16/06/2026
LA MUSICA NO, NON ARRUGINISCE ...
A PROPOSITO DELLE RICERCHE IN UMBRIA DI CARPITELLA E SEPPILLI NEL 1958
“Per certo quello che allora imparavamo a conoscere con stupore e devozione, oggi rischia la riduzione a ‘genere di nicchia’: la tradizione musicale orale come quei musei della civiltà contadina sparsi a macchia per i territori delle aree interne d’Italia, a cura di avveduti sindaci di piccole comunità.

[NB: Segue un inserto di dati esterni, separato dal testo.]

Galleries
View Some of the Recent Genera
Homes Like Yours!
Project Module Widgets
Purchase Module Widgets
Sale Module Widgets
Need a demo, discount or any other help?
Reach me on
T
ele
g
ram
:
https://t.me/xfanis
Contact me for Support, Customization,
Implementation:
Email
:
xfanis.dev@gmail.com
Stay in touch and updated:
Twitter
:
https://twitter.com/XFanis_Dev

Eppure no, in verità non possiamo dirlo: è un’altra cosa, ché le zappe e gli aratri a chiodo arrugginiscono in stanzette umide; ma la musica no, non arrugginisce, grazie al fatto un po’ paradossale che la sua natura aerea e metamorfica si adatta ai cambiamenti d’epoca e di costume, mantenendo vivo – attraverso trasformazioni imprevedibili – un nucleo di senso non comune e una luce sua propria, d’intenso bagliore.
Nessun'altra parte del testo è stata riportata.